La talidomida, un fármaco que en sus primeros años de comercialización era considerado muchísimo más inofensivo de lo que resultó ser, se lanzó al mercado alemán a finales de 1957. Tres años después, se vendía ya en 46 países. Usado al principio como sedante para combatir al insomnio, y poco después también como calmante de náuseas matutinas asociadas al embarazo, entre algunos otros usos, este fármaco se hizo muy popular en su breve etapa de esplendor, llegando su consumo a aproximarse al de la aspirina y vendiéndose incluso sin receta médica.
Sin embargo, su auge no tardó en ser seguido por un espectacular incremento de casos de bebés nacidos con graves malformaciones, concretamente una modalidad extrema del raro síndrome conocido como focomelia, el cual consiste, a grandes rasgos, en un subdesarrollo en extremidades, que deja a la persona con por ejemplo un brazo o pierna reducidos a un minúsculo muñón. Otros trastornos, físicos o mentales, acompañaron a muchos casos, y la mortalidad de los bebés más afectados fue notable (alrededor del 50 por ciento).
La focomelia puede estar provocada por causas naturales, pero resultó evidente para las autoridades sanitarias que un aumento tan grande de casos en un síndrome tan infrecuente no era normal en absoluto y que debía estar provocado por algo muy concreto y probablemente presente en el entorno cotidiano.
La labor casi detectivesca de algunos médicos que investigaron qué podían tener en común los embarazos que desembocaron en el nacimiento de bebés con focomelia, estrecharon el cerco en torno a la talidomida, hasta que finalmente se demostró que este medicamento era mucho más peligroso de lo creído y que su consumo tenía la culpa del espectacular auge de nacimientos de bebés con focomelia.
En marzo de 1962, el medicamento fue prohibido para los usos que tan populares habían sido en la mayoría de los países donde se había estado vendiendo. La "catástrofe de la talidomida", como se la llamó, se cobró miles de muertes de bebés, dejó a miles de supervivientes afectados de por vida por las secuelas, y demostró que el nivel de exigencia de investigaciones sobre la seguridad de nuevos fármacos había sido demasiado bajo. A partir de entonces, eso cambió drásticamente, para evitar que pudiera volver a ocurrir algún día una catástrofe parecida.
Desde 1962, se han sucedido investigaciones científicas para conocer mejor los efectos de la talidomida y poder ayudar más a los afectados, así como litigios legales (dos juicios recientes fueron el de noviembre de 2013 en España y el de febrero de 2014 en Australia).
Una investigación científica, cuyos resultados se han presentado recientemente, profundiza en el mecanismo por el cual la talidomida ejerció sus efectos nefastos.
El equipo de Noam Shomron, Arkady Torchinsky y Eyal Mor, de la Universidad de Tel Aviv en Israel, ha logrado identificar un regulador genético que, bajo el efecto de la talidomida o agentes similares, activa procesos que conducen a las malformaciones de miembros típicas de la focomelia. El descubrimiento ofrece un blanco específico sobre el que actuar en posibles situaciones futuras.

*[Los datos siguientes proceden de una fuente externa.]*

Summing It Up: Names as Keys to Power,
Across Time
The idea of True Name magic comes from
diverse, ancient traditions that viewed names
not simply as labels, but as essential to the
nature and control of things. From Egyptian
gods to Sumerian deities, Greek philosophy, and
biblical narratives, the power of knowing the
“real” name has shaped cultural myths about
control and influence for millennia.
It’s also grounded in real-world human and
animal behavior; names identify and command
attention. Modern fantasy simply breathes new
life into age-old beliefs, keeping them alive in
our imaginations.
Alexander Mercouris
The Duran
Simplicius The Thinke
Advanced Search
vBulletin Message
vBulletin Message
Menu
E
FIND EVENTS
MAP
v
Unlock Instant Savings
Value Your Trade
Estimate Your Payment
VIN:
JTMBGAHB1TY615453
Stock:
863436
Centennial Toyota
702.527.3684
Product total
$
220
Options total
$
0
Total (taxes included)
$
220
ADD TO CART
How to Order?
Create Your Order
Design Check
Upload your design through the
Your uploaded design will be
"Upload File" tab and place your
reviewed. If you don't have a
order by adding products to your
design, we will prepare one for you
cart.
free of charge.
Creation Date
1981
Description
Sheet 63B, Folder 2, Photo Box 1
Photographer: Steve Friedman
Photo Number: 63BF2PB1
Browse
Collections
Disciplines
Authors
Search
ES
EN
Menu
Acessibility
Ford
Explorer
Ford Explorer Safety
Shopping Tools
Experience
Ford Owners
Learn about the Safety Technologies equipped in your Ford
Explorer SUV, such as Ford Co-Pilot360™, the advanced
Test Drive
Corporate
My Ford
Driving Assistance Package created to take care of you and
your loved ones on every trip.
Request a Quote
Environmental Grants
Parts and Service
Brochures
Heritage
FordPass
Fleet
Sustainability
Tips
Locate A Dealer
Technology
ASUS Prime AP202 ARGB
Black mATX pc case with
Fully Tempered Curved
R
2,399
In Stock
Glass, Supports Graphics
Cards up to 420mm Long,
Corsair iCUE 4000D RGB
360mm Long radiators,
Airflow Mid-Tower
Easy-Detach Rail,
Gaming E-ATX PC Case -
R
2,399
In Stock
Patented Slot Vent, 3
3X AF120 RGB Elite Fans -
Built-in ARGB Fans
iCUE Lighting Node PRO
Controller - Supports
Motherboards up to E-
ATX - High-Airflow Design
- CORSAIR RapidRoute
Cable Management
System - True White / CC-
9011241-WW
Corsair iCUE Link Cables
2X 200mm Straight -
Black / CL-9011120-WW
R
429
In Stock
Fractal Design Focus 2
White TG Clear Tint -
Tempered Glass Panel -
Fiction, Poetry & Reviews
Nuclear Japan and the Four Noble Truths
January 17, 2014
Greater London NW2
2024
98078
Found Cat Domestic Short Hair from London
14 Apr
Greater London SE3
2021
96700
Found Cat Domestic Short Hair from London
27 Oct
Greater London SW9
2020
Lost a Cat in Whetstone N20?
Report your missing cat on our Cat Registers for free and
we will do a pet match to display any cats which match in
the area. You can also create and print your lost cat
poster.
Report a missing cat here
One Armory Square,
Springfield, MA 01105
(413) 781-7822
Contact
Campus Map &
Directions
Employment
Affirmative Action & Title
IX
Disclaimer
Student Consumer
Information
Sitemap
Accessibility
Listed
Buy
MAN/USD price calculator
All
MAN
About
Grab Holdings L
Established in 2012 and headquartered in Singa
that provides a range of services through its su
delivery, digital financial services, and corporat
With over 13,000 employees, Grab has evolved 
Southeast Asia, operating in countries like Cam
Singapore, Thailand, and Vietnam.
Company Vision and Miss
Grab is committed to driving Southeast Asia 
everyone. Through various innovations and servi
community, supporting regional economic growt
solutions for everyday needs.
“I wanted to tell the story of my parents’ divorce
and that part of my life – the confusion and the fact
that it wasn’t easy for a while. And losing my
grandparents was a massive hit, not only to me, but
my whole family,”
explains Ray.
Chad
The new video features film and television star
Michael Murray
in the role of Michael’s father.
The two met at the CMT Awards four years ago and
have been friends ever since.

Los investigadores realizaron experimentos sobre ratas y ratones en el laboratorio, observando los casos de focomelia en extremidades posteriores o anteriores de los animales.
Después de análisis genéticos exhaustivos en todas las extremidades de los animales (tanto las sanas como las anómalas), los investigadores consiguieron identificar al gen p53 como el regulador genético (el "interruptor" exacto que se activa o desactiva durante los procesos genéticos críticos estudiados) que cuando está bajo la influencia perniciosa de la talidomida se convierte en el primer responsable material de la malformación. Los autores del estudio también identificaron al MicroRNA34a (MicroARN34a) como el gen sobre el cual, "río abajo" en la cadena de efectos, el p53 ejerce su influencia.